There is no question yet of formal co-analysis, it is far too early, but he cooperates so intelligently that today I asked him if he was aware consciously of the Dark Brother figure that accompanied several Con memories in the Uncon dimension. When I described it as having a matted shock of hair he looked startled and said, “Dokkay, you mean?”
That word had been on the subverbal audio, though I hadn’t connected it with the figure.
He explained that when he was five or six Dokkay had been his name for a “bear” he often dreamed or daydreamed about. He said, “I rode him. He was big, I was small. He smashed down walls, and destroyed things, bad things, you know, bullies, spies, people who scared my mother, prisons, dark alleys I was afraid to cross, policemen with guns, the pawnbroker. Just knocked them over. And then he walked over all the rubble on up to the hilltop. With me riding on his back. It was quiet up there. It was always evening, just before the stars come out. It’s strange to remember it. Thirty years ago! Later on he turned into a kind of friend, a boy or man, with hair like a bear. He still smashed things, and I went with him. It was good fun.”
I write this down from memory as it was not taped; session was interrupted by power outage. It is exasperating that the hospital comes so low on the list of Government priorities.
Attended the Pos. Thinking session tonight and took notes. Dr. K. spoke on the dangers and falsehoods of liberalism.
11 SEPTEMBER
F.S. tried to show me Dokkay this morning but failed. He laughed and said aloud, “I can’t see him any more. I think at some point I turned into him.”
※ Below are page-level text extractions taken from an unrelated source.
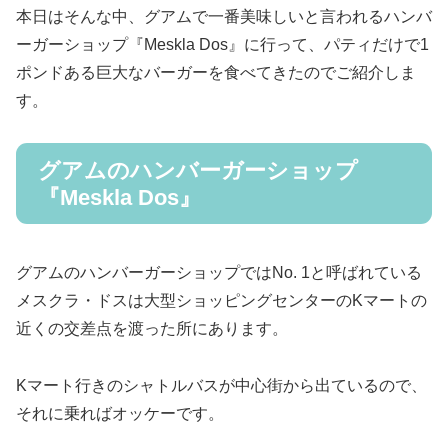
本日はそんな中、グアムで一番美味しいと言われるハンバ
ーガーショップ『Meskla Dos』に行って、パティだけで1
ポンドある巨大なバーガーを食べてきたのでご紹介しま
す。
グアムのハンバーガーショップ
『Meskla Dos』
グアムのハンバーガーショップではNo. 1と呼ばれている
メスクラ・ドスは大型ショッピングセンターのKマートの
近くの交差点を渡った所にあります。
Kマート行きのシャトルバスが中心街から出ているので、
それに乗ればオッケーです。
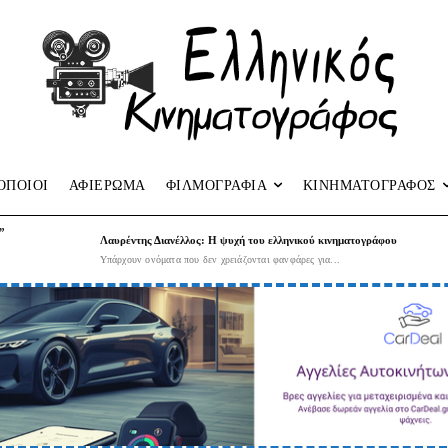
ΟΠΟΙΟΙ
ΑΦΙΕΡΩΜΑ
ΦΙΛΜΟΓΡΑΦΙΑ
ΚΙΝΗΜΑΤΟΓΡΑΦΟΣ
”
Λαυρέντης Διανέλλος: Η ψυχή του ελληνικού κινηματογράφου
Υπάρχουν ονόματα που δεν χρειάζονται φανφάρες για...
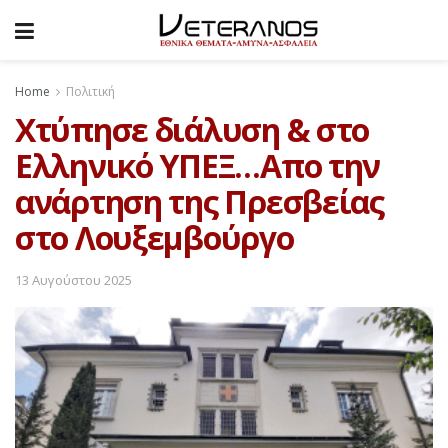
Home
Πολιτική
Χτύπησε διάλυση & στο
Ελληνικό ΥΠΕΞ…Απο την
ανάρτηση της Πρεσβείας
στο Λουξεμβούργο
13 Αυγούστου 2025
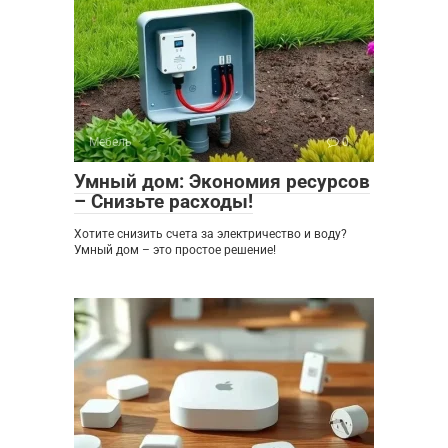
Мебель
0
Умный дом: Экономия ресурсов
– Снизьте расходы!
Хотите снизить счета за электричество и воду?
Умный дом – это простое решение!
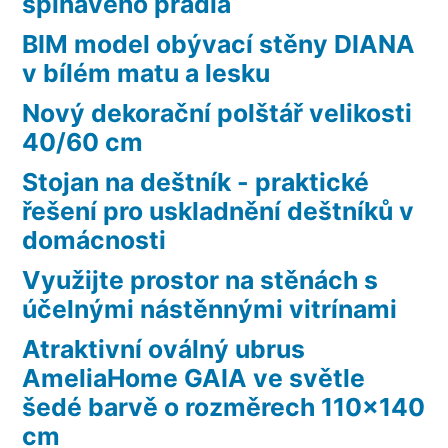
špinavého prádla
BIM model obývací stěny DIANA
v bílém matu a lesku
Nový dekorační polštář velikosti
40/60 cm
Stojan na deštník - praktické
řešení pro uskladnění deštníků v
domácnosti
Využijte prostor na stěnách s
účelnými nástěnnými vitrínami
Atraktivní oválný ubrus
AmeliaHome GAIA ve světle
šedé barvě o rozměrech 110×140
cm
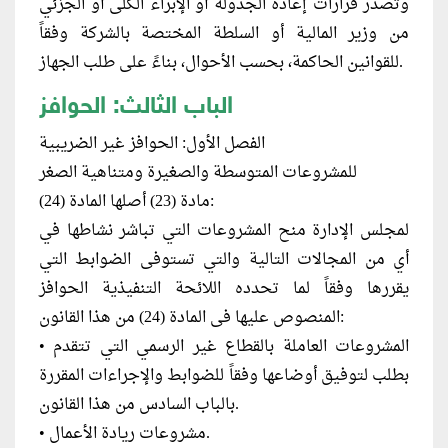
وتصدر قرارات إعادة الجدولة أو الإبراء الكلى أو الجزئي
من وزير المالية أو السلطة المختصة بالشركة وفقاً
للقوانين الحاكمة، بحسب الأحوال، بناءً على طلب الجهاز.
الباب الثالث: الحوافز
الفصل الأول: الحوافز غير الضريبية
للمشروعات المتوسطة والصغيرة ومتناهية الصغر
مادة (23) أصلها المادة (24):
لمجلس الإدارة منح المشروعات التي تباشر نشاطها في
أي من المجالات التالية والتي تستوفى الضوابط التي
يقررها وفقاً لما تحدده اللائحة التنفيذية الحوافز
المنصوص عليها فى المادة (24) من هذا القانون:
• المشروعات العاملة بالقطاع غير الرسمي التي تتقدم
بطلب لتوفيق أوضاعها وفقاً للضوابط والإجراءات المقررة
بالباب السادس من هذا القانون.
• مشروعات ريادة الأعمال.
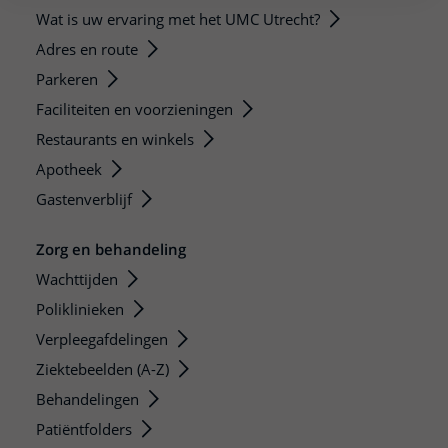
Wat is uw ervaring met het UMC Utrecht?
Adres en route
Parkeren
Faciliteiten en voorzieningen
Restaurants en winkels
Apotheek
Gastenverblijf
Zorg en behandeling
Wachttijden
Poliklinieken
Verpleegafdelingen
Ziektebeelden (A-Z)
Behandelingen
Patiëntfolders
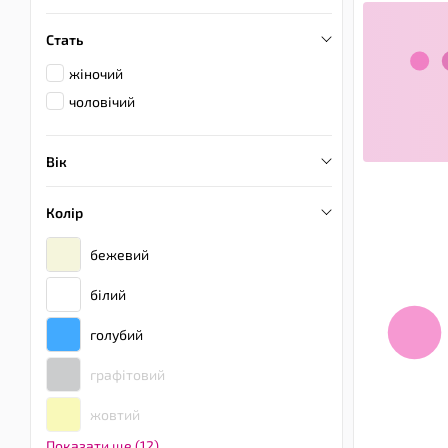
Стать
жіночий
чоловічий
Вік
Колір
бежевий
білий
голубий
графітовий
жовтий
Показати ще (12)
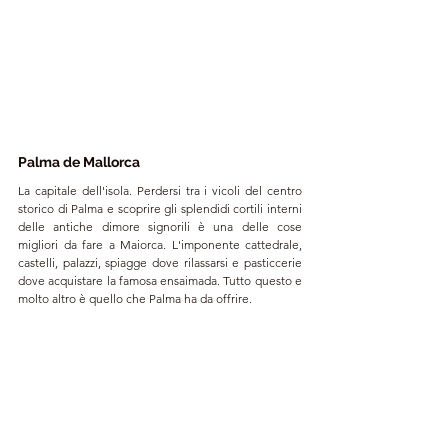
Palma de Mallorca
La capitale dell'isola. Perdersi tra i vicoli del centro 
storico di Palma e scoprire gli splendidi cortili interni 
delle antiche dimore signorili è una delle cose 
migliori da fare a Maiorca. L'imponente cattedrale, 
castelli, palazzi, spiagge dove rilassarsi e pasticcerie 
dove acquistare la famosa ensaimada. Tutto questo e 
molto altro è quello che Palma ha da offrire.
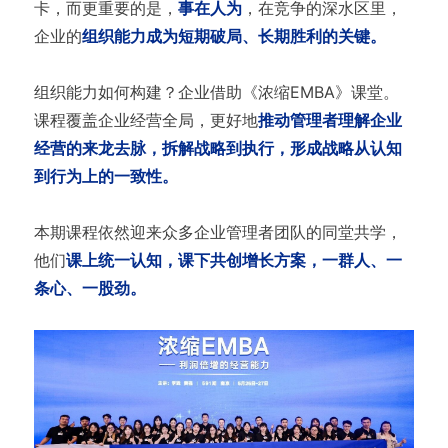
卡，而更重要的是，
事在人为
，在竞争的深水区里，
企业的
组织能力成为短期破局、长期胜利的关键。
组织能力如何构建？企业借助《浓缩EMBA》课堂。
课程覆盖企业经营全局，更好地
推动管理者理解企业
经营的来龙去脉，拆解战略到执行，形成战略从认知
到行为上的一致性。
本期课程依然迎来众多企业管理者团队的同堂共学，
他们
课上统一认知，课下共创增长方案，一群人、一
条心、一股劲。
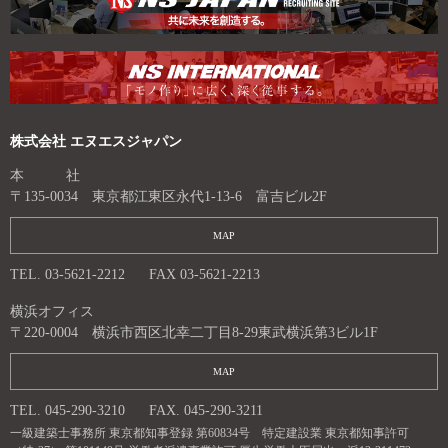
株式会社 エヌエスジャパン
本 社
〒135-0034 東京都江東区永代1-13-6 富吉ビル2F
MAP
TEL. 03-5621-2212
FAX 03-5621-2213
横浜オフィス
〒220-0004 横浜市西区北幸二丁目8-29東武横浜第3ビル1F
MAP
TEL. 045-290-3210
FAX. 045-290-3211
一級建築士事務所 東京都知事登録 第60834号 特定建設業 東京都知事許可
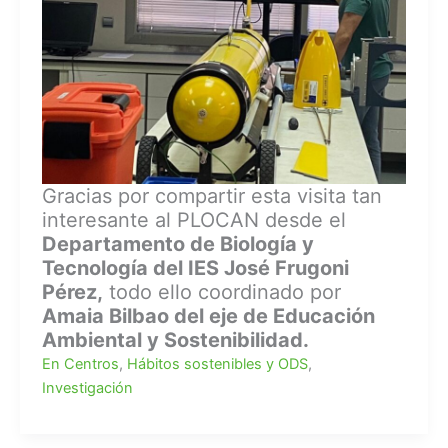
Gracias por compartir esta visita tan
interesante al PLOCAN desde el
Departamento de Biología y
Tecnología del IES José Frugoni
Pérez,
todo ello coordinado por
Amaia Bilbao del eje de Educación
Ambiental y Sostenibilidad.
En Centros
,
Hábitos sostenibles y ODS
,
Investigación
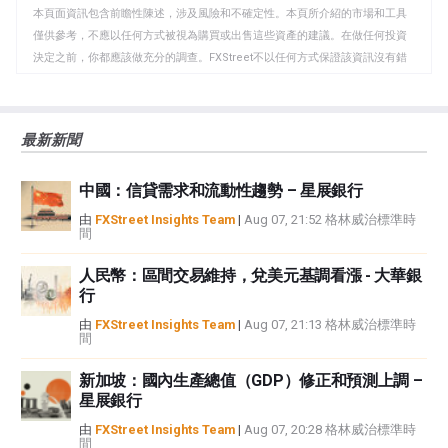
本頁面資訊包含前瞻性陳述，涉及風險和不確定性。本頁所介紹的市場和工具
貼
僅供參考，不應以任何方式被視為購買或出售這些資產的建議。在做任何投資
板
決定之前，你都應該做充分的調查。FXStreet不以任何方式保證該資訊沒有錯
誤、錯誤或重大錯報。它也不保證這些資料是及時的。在公開市場投資涉及很
大的風險，包括損失全部或部分投資，以及精神上的痛苦。所有與投資有關的
風險、損失和成本，包括本金的全部損失，均由您負責。本文僅代表作者個人
最新新聞
觀點，並不代表FXStreet或其廣告商的官方政策或立場。作者不對本頁連結的
資訊負責。
中國：信貸需求和流動性趨勢 – 星展銀行
如果文章正文中沒有明確提到，在撰寫本文時，作者在本文中提到的任何股票
中都沒有頭寸，也沒有與文中提到的任何公司有業務關係。除了FXStreet，作
由
FXStreet Insights Team
|
Aug 07, 21:52 格林威治標準時
間
者沒有收到撰寫這篇文章的報酬。
FXStreet和作者不提供個性化的建議。作者對該資訊的準確性、完整性或適用
人民幣：區間交易維持，兌美元基調看漲 - 大華銀
性不作任何陳述。FXStreet和作者將不承擔任何錯誤，遺漏或任何損失，傷害
行
或損害由此資訊及其顯示或使用引起的。錯誤和遺漏除外。本文作者和
FXStreet並非註冊投資顧問，本文內容無意提供任何投資建議。
由
FXStreet Insights Team
|
Aug 07, 21:13 格林威治標準時
間
新加坡：國內生產總值（GDP）修正和預測上調 –
星展銀行
由
FXStreet Insights Team
|
Aug 07, 20:28 格林威治標準時
間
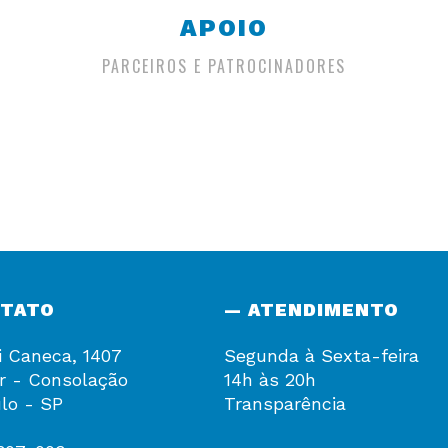
APOIO
PARCEIROS E PATROCINADORES
NTATO
— ATENDIMENTO
i Caneca, 1407
Segunda à Sexta-feira
r - Consolação
14h às 20h
lo - SP
Transparência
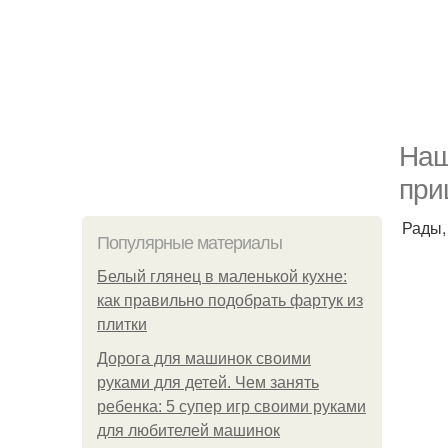
Наш
при
Рады,
Популярные материалы
Белый глянец в маленькой кухне:
как правильно подобрать фартук из
плитки
Дорога для машинок своими
руками для детей. Чем занять
ребенка: 5 супер игр своими руками
для любителей машинок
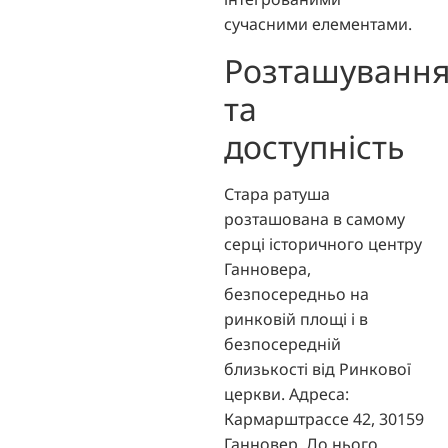
сучасними елементами.
Розташуванн
та
доступність
Стара ратуша
розташована в самому
серці історичного центру
Ганновера,
безпосередньо на
ринковій площі і в
безпосередній
близькості від Ринкової
церкви. Адреса:
Кармарштрассе 42, 30159
Ганновер. До нього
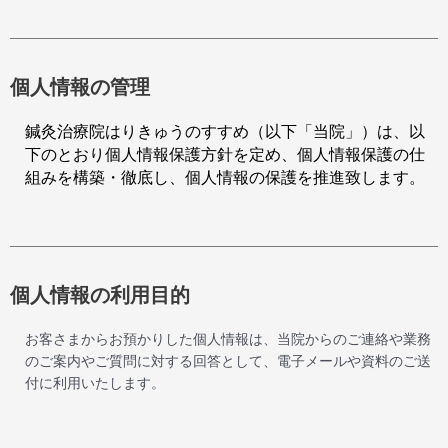
個人情報の管理
鍼灸治療院はりきゅうのすすめ（以下「当院」）は、以
下のとおり個人情報保護方針を定め、個人情報保護の仕
組みを構築・徹底し、個人情報の保護を推進致します。
個人情報の利用目的
お客さまからお預かりした個人情報は、当院からのご連絡や業務
のご案内やご質問に対する回答として、電子メールや資料のご送
付に利用いたします。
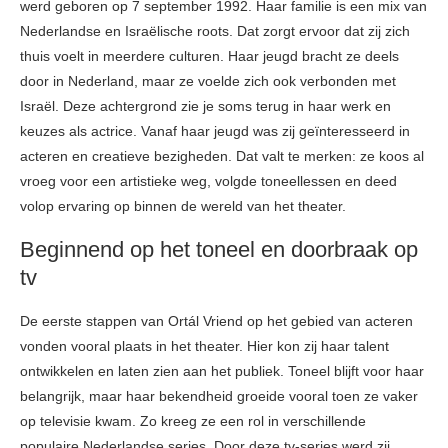
werd geboren op 7 september 1992. Haar familie is een mix van
Nederlandse en Israëlische roots. Dat zorgt ervoor dat zij zich
thuis voelt in meerdere culturen. Haar jeugd bracht ze deels
door in Nederland, maar ze voelde zich ook verbonden met
Israël. Deze achtergrond zie je soms terug in haar werk en
keuzes als actrice. Vanaf haar jeugd was zij geïnteresseerd in
acteren en creatieve bezigheden. Dat valt te merken: ze koos al
vroeg voor een artistieke weg, volgde toneellessen en deed
volop ervaring op binnen de wereld van het theater.
Beginnend op het toneel en doorbraak op
tv
De eerste stappen van Ortál Vriend op het gebied van acteren
vonden vooral plaats in het theater. Hier kon zij haar talent
ontwikkelen en laten zien aan het publiek. Toneel blijft voor haar
belangrijk, maar haar bekendheid groeide vooral toen ze vaker
op televisie kwam. Zo kreeg ze een rol in verschillende
populaire Nederlandse series. Door deze tv-series werd zij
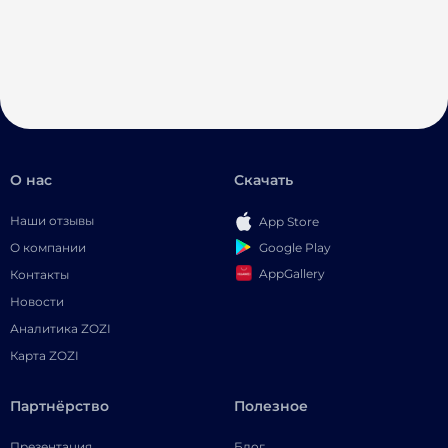
О нас
Скачать
Наши отзывы
App Store
Google Play
О компании
AppGallery
Контакты
Новости
Аналитика ZOZI
Карта ZOZI
Партнёрство
Полезное
Презентация
Блог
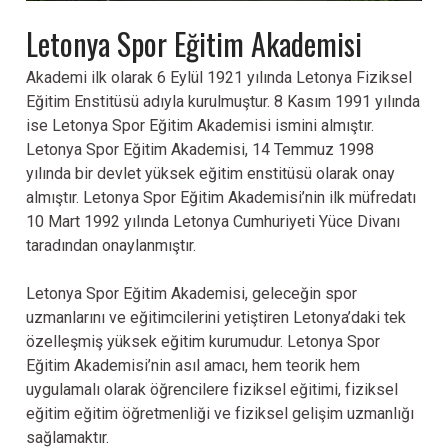
Letonya Spor Eğitim Akademisi
LETONYA SPOR
EĞİTİM AKADEMİSİ
Akademi ilk olarak 6 Eylül 1921 yılında Letonya Fiziksel
Eğitim Enstitüsü adıyla kurulmuştur. 8 Kasım 1991 yılında
ise Letonya Spor Eğitim Akademisi ismini almıştır.
Letonya Spor Eğitim Akademisi, 14 Temmuz 1998
yılında bir devlet yüksek eğitim enstitüsü olarak onay
almıştır. Letonya Spor Eğitim Akademisi’nin ilk müfredatı
10 Mart 1992 yılında Letonya Cumhuriyeti Yüce Divanı
taradından onaylanmıştır.
Letonya Spor Eğitim Akademisi, geleceğin spor
uzmanlarını ve eğitimcilerini yetiştiren Letonya’daki tek
özelleşmiş yüksek eğitim kurumudur. Letonya Spor
Eğitim Akademisi’nin asıl amacı, hem teorik hem
uygulamalı olarak öğrencilere fiziksel eğitimi, fiziksel
eğitim eğitim öğretmenliği ve fiziksel gelişim uzmanlığı
sağlamaktır.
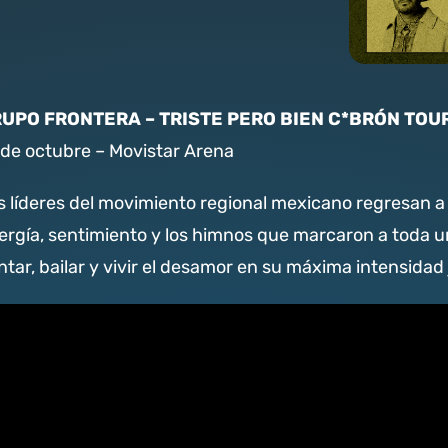
UPO FRONTERA – TRISTE PERO BIEN C*BRÓN TOU
 de octubre – Movistar Arena
s líderes del movimiento regional mexicano regresan 
ergía, sentimiento y los himnos que marcaron a toda 
ntar, bailar y vivir el desamor en su máxima intensidad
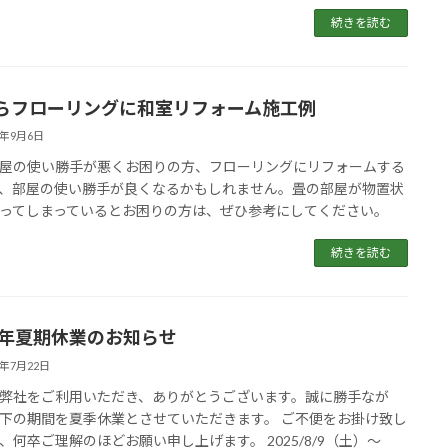
続きを読む
らフローリングに和室リフォーム施工例
5年9月6日
屋の使い勝手が悪くお困りの方、フローリングにリフォームする
、部屋の使い勝手が良くなるかもしれません。畳の部屋が物置状
ってしまっているとお困りの方は、ぜひ参考にしてください。
続きを読む
25年夏期休業のお知らせ
5年7月22日
弊社をご利用いただき、ありがとうございます。誠に勝手なが
下の期間を夏季休業とさせていただきます。 ご不便をお掛け致し
、何卒ご理解のほどお願い申し上げます。 2025/8/9（土）～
“Show me when that happened,” I said, and he said, “All right,” and began at once to recall an episode from his early adolescence. It had nothing to do with Dokkay. He saw an arrest. He was told that the man had been passing out illegal printed matter. Later on he saw one of these pamphlets, the title was in his visual bank, “Is There Equal Justice?” He read it, but did not recall the text or managed to censor it from me. The arrest was terribly vivid. Details like the young man’s blue shirt and the coughing noise he made and the sound of the hitting, the TRTU agents’ uniforms, and the car driving away, a big grey car with blood on the door. It came back over and over, the car driving away down the street, driving away down the street. It was a traumatic incident for F.S. and may explain the exaggerated fear of the violence of national justice justified by national security which may have led him to behave irrationally when investigated and so appeared as a tendency to disaffection, falsely I believe.